Ma torniamo alle intercettazioni. Mancino avrebbe spinto per evitare il confronto con Martelli. A tale scopo avrebbe telefonato oltre che a D’Ambrosio, anche al procuratore della Repubblica di Palermo Messineo. Sia il Fatto Quotidiano che Repubblica hanno scritto che però di fatto la cosa non andò porto in quanto il confronto poi ci fu. Lo stesso afferma Messineo in un’intervista di oggi al Corriere della Sera, negando di aver ricevuto pressioni di Mancino in tal senso. E’ vero che il confronto davanti ai pm ci fu e che si svolse, come ricorda oggi Repubblica, l’11 aprile alla presenza tra gli altri anche di Messineo.Ma c’è un piccolo errore di date: si tratta dell’11 aprile 2011, quindi ben prima che questa vicenda avesse inizio, e non dell’11 aprile 2012. Ad impensierire Mancino a marzo-aprile di quest’anno è evidentemente un altro confronto con Martelli a cui rischia di essere sottoposto, dopo la disastrosa performance della deposizione del 24 febbraio: i pm hanno infatti chiesto al giudice il confronto in aula tra i due ex ministri e tra Mancino e Scotti. Confronti questi che effettivamente non si sono tenuti, in quanto rigettati durante l’udienza del 20 aprile dal presidente Fontana che li ha ritenuti irrilevanti.

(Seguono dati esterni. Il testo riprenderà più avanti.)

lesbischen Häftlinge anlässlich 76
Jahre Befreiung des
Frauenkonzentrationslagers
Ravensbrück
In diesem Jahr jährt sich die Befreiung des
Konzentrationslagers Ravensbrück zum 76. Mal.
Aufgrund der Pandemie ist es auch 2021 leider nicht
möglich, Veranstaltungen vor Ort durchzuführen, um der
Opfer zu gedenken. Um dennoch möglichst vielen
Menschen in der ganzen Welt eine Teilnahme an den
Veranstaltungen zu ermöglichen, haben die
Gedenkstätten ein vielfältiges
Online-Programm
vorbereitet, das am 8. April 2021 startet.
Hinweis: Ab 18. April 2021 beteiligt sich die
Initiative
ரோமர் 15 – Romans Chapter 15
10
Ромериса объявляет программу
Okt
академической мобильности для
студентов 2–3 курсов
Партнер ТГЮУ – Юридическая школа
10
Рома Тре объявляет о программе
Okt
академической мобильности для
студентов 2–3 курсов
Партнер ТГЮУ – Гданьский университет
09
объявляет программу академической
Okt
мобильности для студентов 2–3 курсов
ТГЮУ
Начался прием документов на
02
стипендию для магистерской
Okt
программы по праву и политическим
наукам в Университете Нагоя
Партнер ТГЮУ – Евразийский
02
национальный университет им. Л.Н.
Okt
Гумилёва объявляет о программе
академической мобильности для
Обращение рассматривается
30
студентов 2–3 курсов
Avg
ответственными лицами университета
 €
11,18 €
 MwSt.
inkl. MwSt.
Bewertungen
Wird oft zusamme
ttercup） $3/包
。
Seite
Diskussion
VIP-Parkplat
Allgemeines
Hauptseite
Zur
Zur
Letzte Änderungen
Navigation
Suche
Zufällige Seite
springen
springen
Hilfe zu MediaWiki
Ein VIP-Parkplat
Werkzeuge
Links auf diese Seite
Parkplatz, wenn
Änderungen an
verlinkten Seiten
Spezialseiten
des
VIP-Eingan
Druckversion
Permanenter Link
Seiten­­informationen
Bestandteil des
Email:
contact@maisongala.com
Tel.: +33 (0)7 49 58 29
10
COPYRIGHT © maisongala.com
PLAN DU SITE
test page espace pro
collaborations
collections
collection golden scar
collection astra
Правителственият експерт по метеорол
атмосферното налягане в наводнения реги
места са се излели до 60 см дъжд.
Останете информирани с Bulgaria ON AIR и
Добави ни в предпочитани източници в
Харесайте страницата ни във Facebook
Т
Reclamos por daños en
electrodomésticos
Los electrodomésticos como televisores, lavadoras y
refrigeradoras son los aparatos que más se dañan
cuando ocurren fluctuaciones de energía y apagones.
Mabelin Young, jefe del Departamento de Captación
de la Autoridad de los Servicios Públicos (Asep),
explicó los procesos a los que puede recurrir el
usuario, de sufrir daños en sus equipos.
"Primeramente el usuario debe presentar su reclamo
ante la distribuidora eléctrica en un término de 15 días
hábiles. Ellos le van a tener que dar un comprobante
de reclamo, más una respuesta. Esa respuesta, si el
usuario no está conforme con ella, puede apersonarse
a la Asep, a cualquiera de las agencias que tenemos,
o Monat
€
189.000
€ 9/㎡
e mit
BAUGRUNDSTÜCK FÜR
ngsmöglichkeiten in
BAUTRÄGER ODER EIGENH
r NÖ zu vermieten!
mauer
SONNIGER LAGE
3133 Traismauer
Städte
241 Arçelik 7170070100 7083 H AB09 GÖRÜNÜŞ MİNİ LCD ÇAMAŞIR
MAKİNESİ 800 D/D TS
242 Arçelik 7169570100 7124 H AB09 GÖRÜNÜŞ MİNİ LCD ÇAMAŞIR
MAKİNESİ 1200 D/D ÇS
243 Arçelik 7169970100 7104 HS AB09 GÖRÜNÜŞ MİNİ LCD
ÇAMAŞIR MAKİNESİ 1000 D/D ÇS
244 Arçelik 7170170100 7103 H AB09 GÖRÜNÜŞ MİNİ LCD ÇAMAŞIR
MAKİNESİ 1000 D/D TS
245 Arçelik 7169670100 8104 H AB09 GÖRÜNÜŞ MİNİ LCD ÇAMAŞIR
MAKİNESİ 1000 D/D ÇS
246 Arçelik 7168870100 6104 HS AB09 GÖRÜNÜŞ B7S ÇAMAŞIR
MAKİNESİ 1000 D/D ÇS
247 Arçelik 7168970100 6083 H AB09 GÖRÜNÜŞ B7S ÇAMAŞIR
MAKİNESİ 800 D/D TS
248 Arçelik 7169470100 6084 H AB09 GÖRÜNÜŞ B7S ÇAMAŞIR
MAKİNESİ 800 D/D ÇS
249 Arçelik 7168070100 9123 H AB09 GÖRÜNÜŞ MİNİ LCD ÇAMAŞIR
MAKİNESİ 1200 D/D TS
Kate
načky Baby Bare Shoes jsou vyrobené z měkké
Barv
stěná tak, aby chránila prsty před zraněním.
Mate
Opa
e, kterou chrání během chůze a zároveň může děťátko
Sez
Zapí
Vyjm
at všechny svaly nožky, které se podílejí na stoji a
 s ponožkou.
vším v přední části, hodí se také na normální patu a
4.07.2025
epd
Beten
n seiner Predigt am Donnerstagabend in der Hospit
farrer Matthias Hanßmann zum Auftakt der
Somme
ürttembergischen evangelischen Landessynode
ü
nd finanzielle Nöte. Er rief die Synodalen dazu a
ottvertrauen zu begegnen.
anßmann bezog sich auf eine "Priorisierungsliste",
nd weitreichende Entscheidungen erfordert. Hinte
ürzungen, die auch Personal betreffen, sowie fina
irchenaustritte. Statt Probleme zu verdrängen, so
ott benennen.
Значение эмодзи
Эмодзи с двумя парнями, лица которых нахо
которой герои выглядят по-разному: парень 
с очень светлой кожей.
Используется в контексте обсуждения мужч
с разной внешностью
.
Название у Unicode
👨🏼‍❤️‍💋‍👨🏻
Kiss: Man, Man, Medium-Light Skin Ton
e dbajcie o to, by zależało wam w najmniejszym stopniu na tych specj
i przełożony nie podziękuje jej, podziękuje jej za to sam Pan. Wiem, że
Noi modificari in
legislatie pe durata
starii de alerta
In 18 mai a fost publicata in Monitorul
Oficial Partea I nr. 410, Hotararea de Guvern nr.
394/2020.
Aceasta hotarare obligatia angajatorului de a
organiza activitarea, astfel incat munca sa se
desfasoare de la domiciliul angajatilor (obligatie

PARLA ALLA SUOCERA PERCHE’ NUORA INTENDA

Dalle telefonate di Mancino scopriamo anche il senso reale dell’iniziativa intrapresa dal PG Vitaliano Esposito a marzo, quando richiese a Caltanissetta gli atti dell’indagine su via D’Amelio all’indomani dell’ordinanza di custodia cautelare. Ufficialmente lo scopo era verificare che la Procura Generale nissena retta da Roberto Scarpinato avesse esercitato adeguatamente il ruolo di controllo sulla Procura della Repubblica. Ma probabilmente doveva essere un segnale più generale, da dare innanzitutto a Palermo, come si deduce dalle parole di Mancino che si congratula a telefono con Esposito per aver dato “un segnale forte” con questa iniziativa “in difesa dei politici”.

LA PAURA DI MANCINO, IL VERO RUOLO DI NAPOLITANO

Emergono con prepotenza due fatti. Uno già lo abbiamo esaminato ed è il fermento che pervade i più alti vertici dello Stato che temono gli sviluppi dell’inchiesta palermitana e l’incriminazione di esponenti dello Stato che condussero la trattativa. Uno Stato, diceva Sciascia, non può processare se stesso. L’altro fatto è la paura di Mancino che in questi ultimi mesi si è fatta sempre più forte man mano che il cerchio dei magistrati si stringeva, la paura di rimanere da solo con il cerino in mano.

Sono gli stessi giorni in cui Sandra Amurri ascolta la conversazione tra Mannino e Gargani allarmati per la convocazione di De Mita davanti ai pm di Palermo: “Dillo a De Mita – dice Mannino – dobbiamo concordare un’unica linea. I magistrati hanno capito tutto, il figlio di Ciancimino ha detto la verità, il padre su di noi sapeva tutto!”. Tutta la sinistra DC è in subbuglio. Mancino minaccia Napolitano di coinvolgere “altre persone”. Mentre intercettato con la moglie dice che ha taciuto su Gava, un altro dei misteri da appurare. Perché se una parte importante della verità è venuta fuori, è certo che essa è solo una parte e il ruolo di tanti protagonisti tra politici e uomini dei servizi segreti e degli apparati deve ancora emergere.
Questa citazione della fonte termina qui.